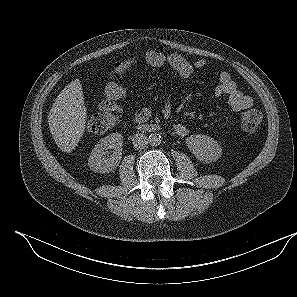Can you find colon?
I'll use <instances>...</instances> for the list:
<instances>
[{
    "label": "colon",
    "mask_w": 297,
    "mask_h": 297,
    "mask_svg": "<svg viewBox=\"0 0 297 297\" xmlns=\"http://www.w3.org/2000/svg\"><path fill=\"white\" fill-rule=\"evenodd\" d=\"M127 63V60L118 62L113 68L115 74L119 73ZM263 119L261 111L249 109L241 117V129L245 133H253L260 126ZM119 122V113L109 109H101V112L91 118L87 124V131L91 134L102 135L113 128Z\"/></svg>",
    "instance_id": "1"
}]
</instances>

==*==

Pictures stay out of the copy, while everything else in the records above goes in exactly as written.

Can you find colon?
I'll use <instances>...</instances> for the list:
<instances>
[{
    "label": "colon",
    "mask_w": 297,
    "mask_h": 297,
    "mask_svg": "<svg viewBox=\"0 0 297 297\" xmlns=\"http://www.w3.org/2000/svg\"><path fill=\"white\" fill-rule=\"evenodd\" d=\"M127 63V60L118 62L113 68L115 74L119 73ZM263 119L261 111L249 109L241 117V129L245 133H253L260 126ZM119 122V113L109 109H101V112L91 118L87 124V131L91 134L102 135L113 128Z\"/></svg>",
    "instance_id": "1"
}]
</instances>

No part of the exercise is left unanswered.